====== THE DATA

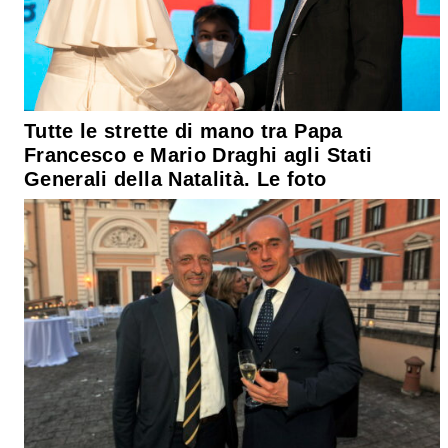
Tutte le strette di mano tra Papa
Francesco e Mario Draghi agli Stati
Generali della Natalità. Le foto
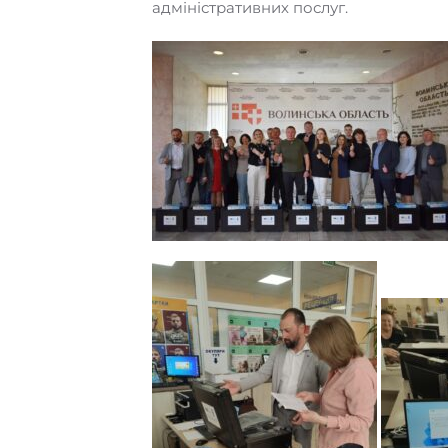
адміністративних послуг.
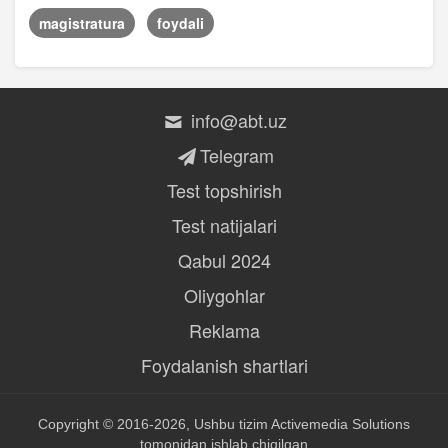
magistratura
foydali
info@abt.uz
Telegram
Test topshirish
Test natijalari
Qabul 2024
Oliygohlar
Reklama
Foydalanish shartlari
Copyright © 2016-2026, Ushbu tizim
Activemedia Solutions
tomonidan ishlab chiqilgan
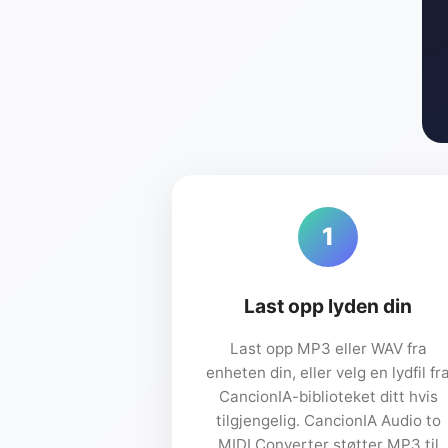
1
Last opp lyden din
Last opp MP3 eller WAV fra
enheten din, eller velg en lydfil fr
CancionIA-biblioteket ditt hvis
tilgjengelig. CancionIA Audio to
MIDI Converter støtter MP3 til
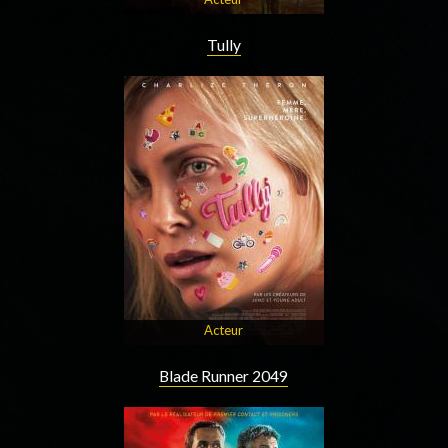
Tully
Acteur
Blade Runner 2049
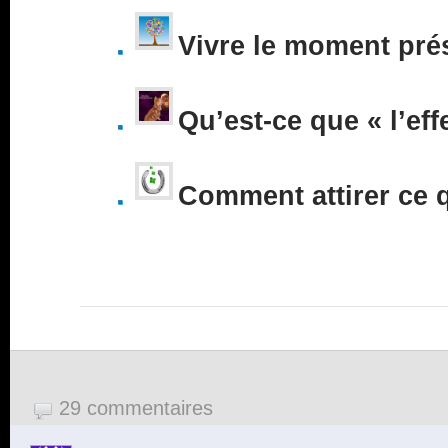
Vivre le moment pré
Qu’est-ce que « l’eff
Comment attirer ce 
29 commentaires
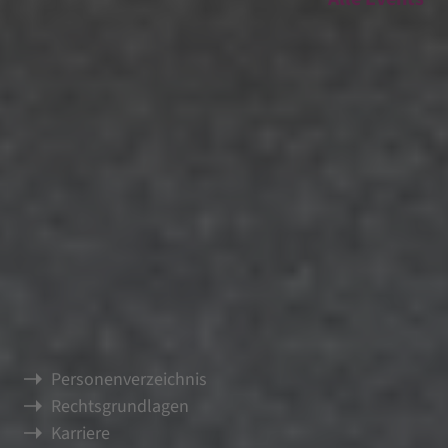
offen
.
diskursiv
.
wissenschaftlich
.
EVHN
Service und Infos
Personenverzeichnis
Rechtsgrundlagen
Karriere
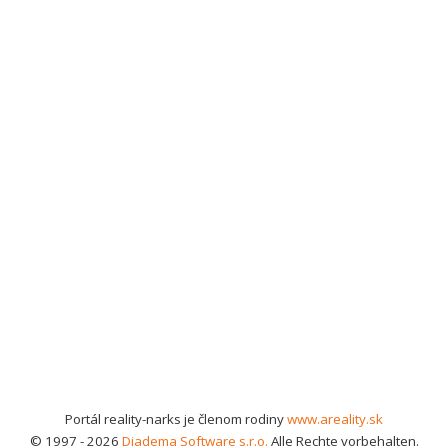
Portál reality-narks je členom rodiny
www.areality.sk
© 1997 - 2026
Diadema Software s.r.o.
Alle Rechte vorbehalten.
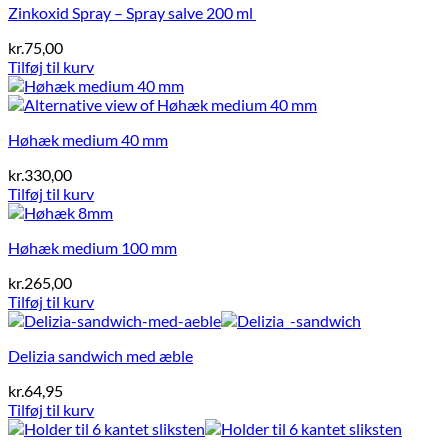
Zinkoxid Spray – Spray salve 200 ml
kr.
75,00
Tilføj til kurv
Høhæk medium 40 mm
kr.
330,00
Tilføj til kurv
Høhæk medium 100 mm
kr.
265,00
Tilføj til kurv
Delizia sandwich med æble
kr.
64,95
Tilføj til kurv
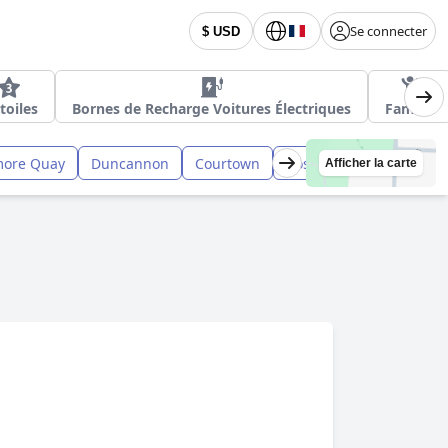
Se connecter
$ USD
toiles
Bornes de Recharge Voitures Électriques
Famille
more Quay
Duncannon
Courtown
Rosslare Harbour
Afficher la carte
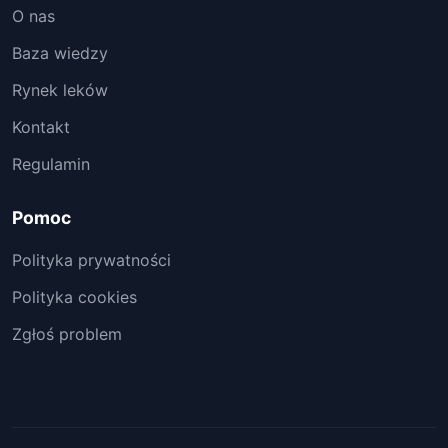
O nas
Baza wiedzy
Rynek leków
Kontakt
Regulamin
Pomoc
Polityka prywatności
Polityka cookies
Zgłoś problem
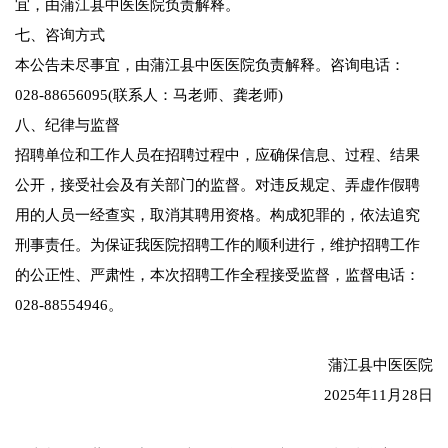
宜，由蒲江县中医医院负责解释。
七、咨询方式
本公告未尽事宜，由蒲江县中医医院负责解释。咨询电话：
028-88656095(联系人：马老师、龚老师)
八、纪律与监督
招聘单位和工作人员在招聘过程中，应确保信息、过程、结果
公开，接受社会及有关部门的监督。对违反规定、弄虚作假聘
用的人员一经查实，取消其聘用资格。构成犯罪的，依法追究
刑事责任。为保证我医院招聘工作的顺利进行，维护招聘工作
的公正性、严肃性，本次招聘工作全程接受监督，监督电话：
028-88554946。
蒲江县中医医院
2025年11月28日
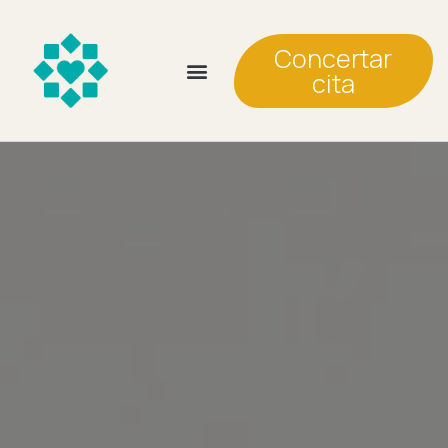
Concertar
cita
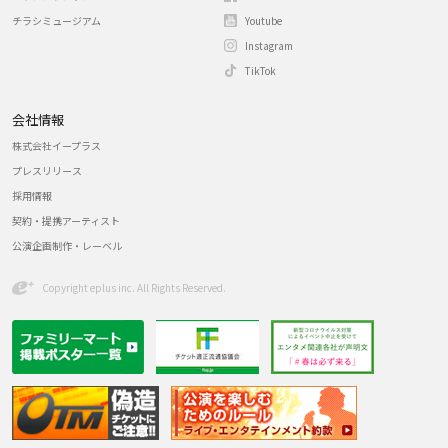
チラシミュージアム
Youtube
Instagram
TikTok
会社情報
株式会社イープラス
プレスリリース
採用情報
契約・提携アーティスト
公演企画制作・レーベル
Copyright eplus inc. All Rights Reserved.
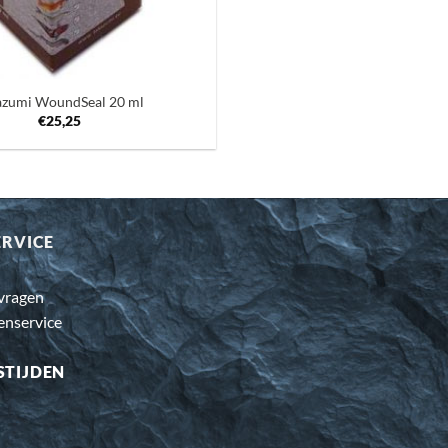
azumi WoundSeal 20 ml
€
25,25
ERVICE
 vragen
enservice
STIJDEN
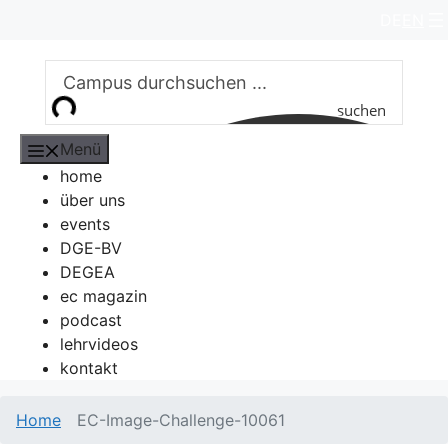
Zum
DE
EN
Inhalt
springen
suchen
Menü
home
über uns
events
DGE-BV
DEGEA
ec magazin
podcast
lehrvideos
kontakt
Home
EC-Image-Challenge-10061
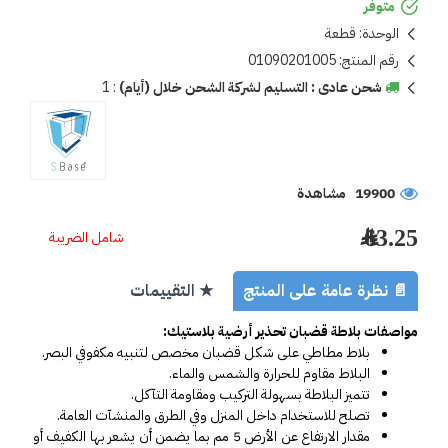
متوفر
الوحدة:
قطعة
رقم المنتج:
01090201005
شحن عادى : التسليم لشركة الشحن خلال (أيام)
:
1
19900 مشاهدة
63.25 ﷼
شامل الضريبة
📄 نظرة عامة على المنتج
★ التقييمات
مواصفات بلاطة قضبان تحذير أرضية بلاستيك:
بلاط مطاطي على شكل قضبان مخصص لتنبيه مكفوفي البصر.
البلاط مقاوم للحرارة والشمس والماء. 
تتميز البلاطة بسهولة التركيب ومقاومة التآكل.
تصلح للاستخدام داخل المنزل وفي الطرق والمنشآت العامة.
مقدار الارتفاع عن الأرض 5 مم بما يضمن أن يشعر بها الكفيف أو 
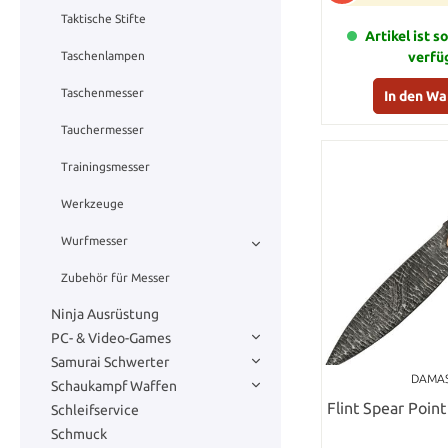
Taktische Stifte
Artikel ist s
verfü
Taschenlampen
Taschenmesser
In den W
Tauchermesser
Trainingsmesser
Werkzeuge
Wurfmesser
Zubehör für Messer
Ninja Ausrüstung
PC- & Video-Games
Samurai Schwerter
DAMA
Schaukampf Waffen
Flint Spear Poi
Schleifservice
Schmuck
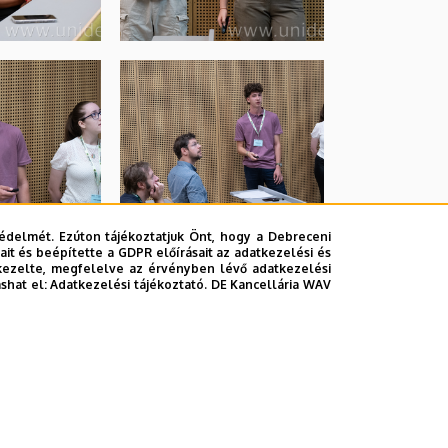
édelmét. Ezúton tájékoztatjuk Önt, hogy a Debreceni
it és beépítette a GDPR előírásait az adatkezelési és
kezelte, megfelelve az érvényben lévő adatkezelési
ashat el:
Adatkezelési tájékoztató.
DE Kancellária WAV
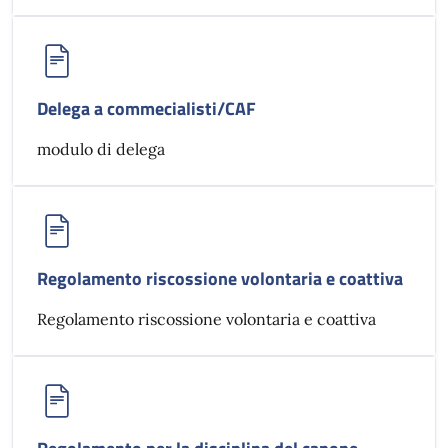
Delega a commecialisti/CAF
modulo di delega
Regolamento riscossione volontaria e coattiva
Regolamento riscossione volontaria e coattiva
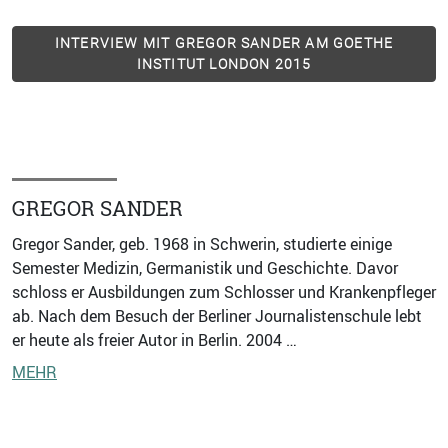
INTERVIEW MIT GREGOR SANDER AM GOETHE
INSTITUT LONDON 2015
GREGOR SANDER
Gregor Sander, geb. 1968 in Schwerin, studierte einige
Semester Medizin, Germanistik und Geschichte. Davor
schloss er Ausbildungen zum Schlosser und Krankenpfleger
ab. Nach dem Besuch der Berliner Journalistenschule lebt
er heute als freier Autor in Berlin. 2004 …
MEHR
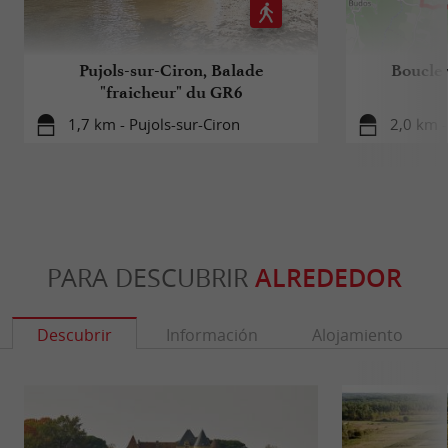
Pujols-sur-Ciron, Balade
Boucle 
"fraicheur" du GR6
1,7 km - Pujols-sur-Ciron
2,0 km -
PARA DESCUBRIR
ALREDEDOR
Descubrir
Información
Alojamiento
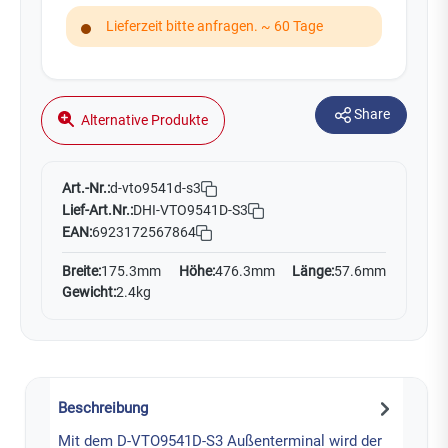
Lieferzeit bitte anfragen. ~ 60 Tage
Share
Alternative Produkte
Art.-Nr.:
d-vto9541d-s3
Lief-Art.Nr.:
DHI-VTO9541D-S3
EAN:
6923172567864
Breite:
175.3mm
Höhe:
476.3mm
Länge:
57.6mm
Gewicht:
2.4kg
Beschreibung
Mit dem D-VTO9541D-S3 Außenterminal wird der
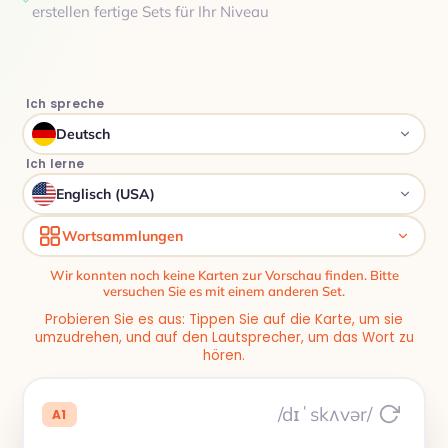
erstellen fertige Sets für Ihr Niveau
Ich spreche
Deutsch
Ich lerne
Englisch (USA)
Wortsammlungen
Wir konnten noch keine Karten zur Vorschau finden. Bitte
versuchen Sie es mit einem anderen Set.
Probieren Sie es aus: Tippen Sie auf die Karte, um sie
umzudrehen, und auf den Lautsprecher, um das Wort zu
hören.
/dɪˈskʌvər/
A1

============

> [TASK REQUIREMENTS]
Only the lines from the one containing "Ich spreche" through the end of the entries above should be written out, exactly and in full.

> [RESPONSE AREA]
Ich spreche
Deutsch
Ich lerne
Englisch (USA)
Wortsammlungen
Wir konnten noch keine Karten zur Vorschau finden. Bitte
versuchen Sie es mit einem anderen Set.
Probieren Sie es aus: Tippen Sie auf die Karte, um sie
umzudrehen, und auf den Lautsprecher, um das Wort zu
hören.
/dɪˈskʌvər/
A1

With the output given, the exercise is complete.